MATERIAL FOR THIS EXERCISE ▸
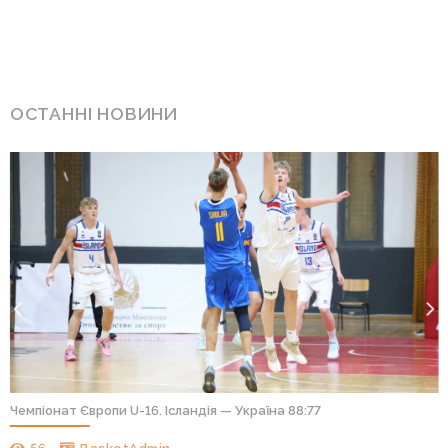
ОСТАННІ НОВИНИ
Чемпіонат Європи U-16. Ісландія — Україна 88:77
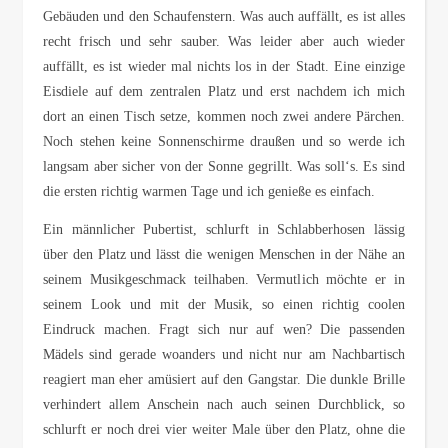
Gebäuden und den Schaufenstern. Was auch auffällt, es ist alles
recht frisch und sehr sauber. Was leider aber auch wieder
auffällt, es ist wieder mal nichts los in der Stadt. Eine einzige
Eisdiele auf dem zentralen Platz und erst nachdem ich mich
dort an einen Tisch setze, kommen noch zwei andere Pärchen.
Noch stehen keine Sonnenschirme draußen und so werde ich
langsam aber sicher von der Sonne gegrillt. Was soll‘s. Es sind
die ersten richtig warmen Tage und ich genieße es einfach.
Ein männlicher Pubertist, schlurft in Schlabberhosen lässig
über den Platz und lässt die wenigen Menschen in der Nähe an
seinem Musikgeschmack teilhaben. Vermutlich möchte er in
seinem Look und mit der Musik, so einen richtig coolen
Eindruck machen. Fragt sich nur auf wen? Die passenden
Mädels sind gerade woanders und nicht nur am Nachbartisch
reagiert man eher amüsiert auf den Gangstar. Die dunkle Brille
verhindert allem Anschein nach auch seinen Durchblick, so
schlurft er noch drei vier weiter Male über den Platz, ohne die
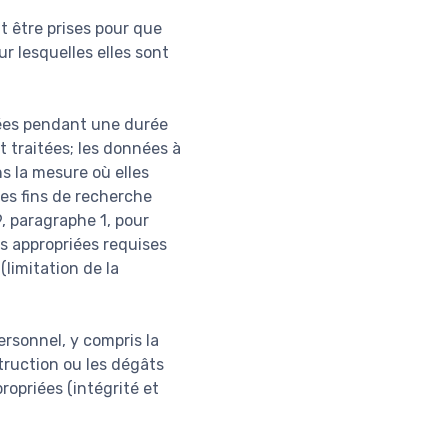
t être prises pour que
r lesquelles elles sont
nées pendant une durée
t traitées; les données à
s la mesure où elles
des fins de recherche
9, paragraphe 1, pour
s appropriées requises
(limitation de la
ersonnel, y compris la
struction ou les dégâts
ropriées (intégrité et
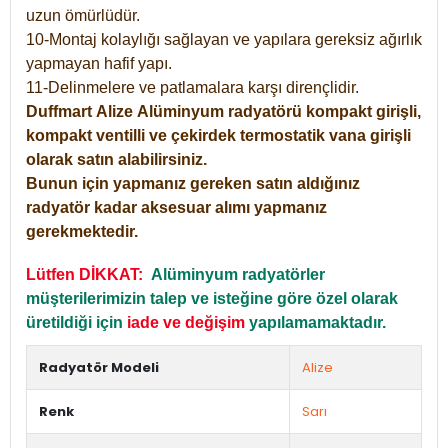
uzun ömürlüdür.
10-Montaj kolaylığı sağlayan ve yapılara gereksiz ağırlık
yapmayan hafif yapı.
11-Delinmelere ve patlamalara karşı dirençlidir.
Duffmart
Alize
Alüminyum radyatörü kompakt girişli,
kompakt ventilli ve çekirdek termostatik vana girişli
olarak satın alabilirsiniz.
Bunun için yapmanız gereken satın aldığınız
radyatör kadar aksesuar alımı yapmanız
gerekmektedir.
Lütfen DİKKAT:
Alüminyum radyatörler
müşterilerimizin talep ve isteğine göre özel olarak
üretildiği için
iade ve değişim
yapılamamaktadır.
Radyatör Modeli
Alize
Renk
Sarı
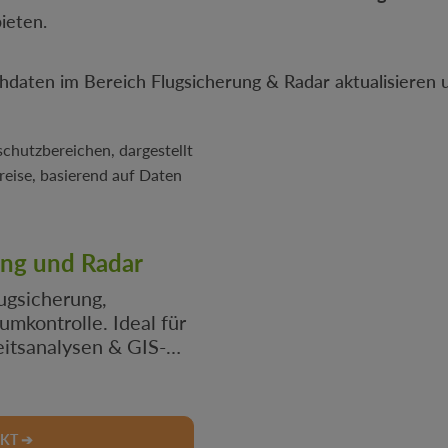
ieten.
hdaten im Bereich Flugsicherung & Radar aktualisieren 
ung und Radar
lugsicherung,
mkontrolle. Ideal für
eitsanalysen & GIS-
ken!
KT ➔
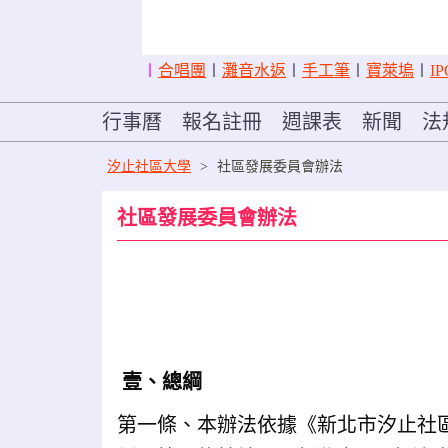
〡
合唱團
〡
灘音水返
〡
手工筆
〡
寶萊塢
〡
IP
行事曆
報名註冊
週課表
新聞
法
汐止社區大學
>
社區發展委員會辦法
社區發展委員會辦法
壹、總綱
第一條、本辦法依據《新北市汐止社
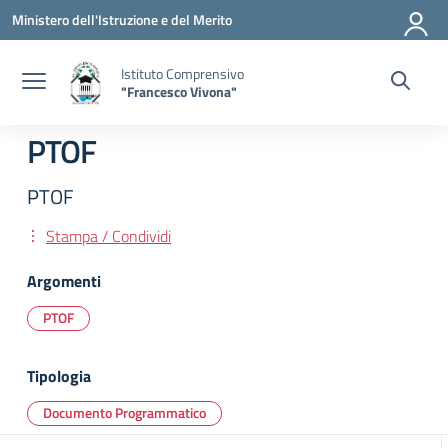
Vai ai contenuti
Vai al menu di navigazione
Vai al footer
Ministero dell'Istruzione e del Merito
Istituto Comprensivo
"Francesco Vivona"
PTOF
PTOF
Stampa / Condividi
Argomenti
PTOF
Tipologia
Documento Programmatico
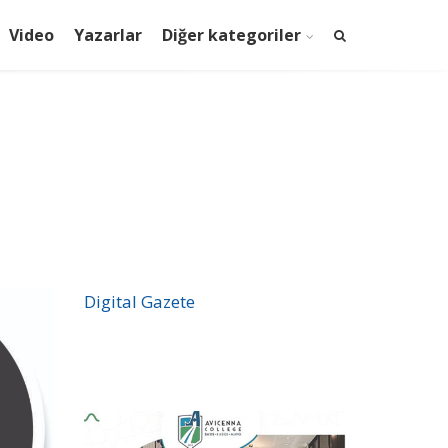
Video
Yazarlar
Diğer kategoriler
Digital Gazete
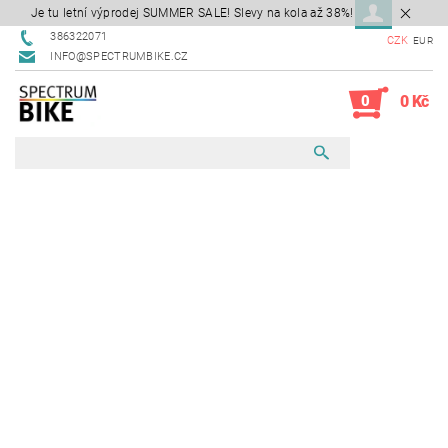
Je tu letní výprodej SUMMER SALE! Slevy na kola až 38%!
386322071
CZK
EUR
INFO@SPECTRUMBIKE.CZ
0
0 Kč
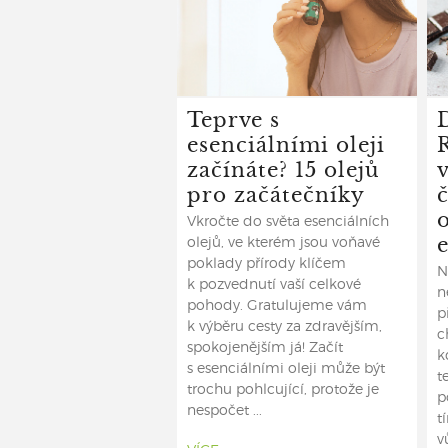
Teprve s
esenciálními oleji
začínáte? 15 olejů
pro začátečníky
Vkročte do světa esenciálních
e
olejů, ve kterém jsou voňavé
poklady přírody klíčem
N
k pozvednutí vaší celkové
n
pohody. Gratulujeme vám
p
k výběru cesty za zdravějším,
c
spokojenějším já! Začít
k
s esenciálními oleji může být
t
trochu pohlcující, protože je
p
nespočet ...
t
v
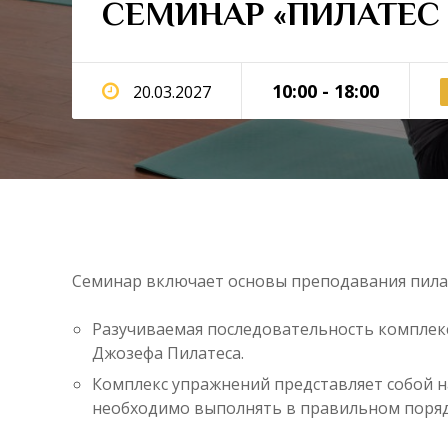
СЕМИНАР «ПИЛАТЕС М
10:00 - 18:00
20.03.2027
Семинар включает основы преподавания пилат
Разучиваемая последовательность комплекс
Джозефа Пилатеса.
Комплекс упражнений представляет собой 
необходимо выполнять в правильном поряд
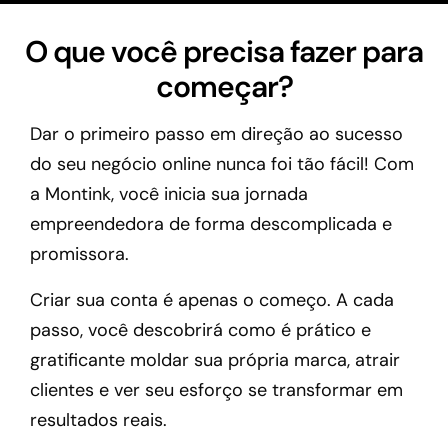
O que você precisa fazer para
começar?
Dar o primeiro passo em direção ao sucesso
do seu negócio online nunca foi tão fácil! Com
a Montink, você inicia sua jornada
empreendedora de forma descomplicada e
promissora.
Criar sua conta é apenas o começo. A cada
passo, você descobrirá como é prático e
gratificante moldar sua própria marca, atrair
clientes e ver seu esforço se transformar em
resultados reais.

EXERCISE DETAILS ▸ In the listing, find every line with the word "sind" and return it.

RESPONSE TO THIS TASK ▸
langsam aber sicher von der Sonne gegrillt. Was soll‘s. Es sind
Mädels sind gerade woanders und nicht nur am Nachbartisch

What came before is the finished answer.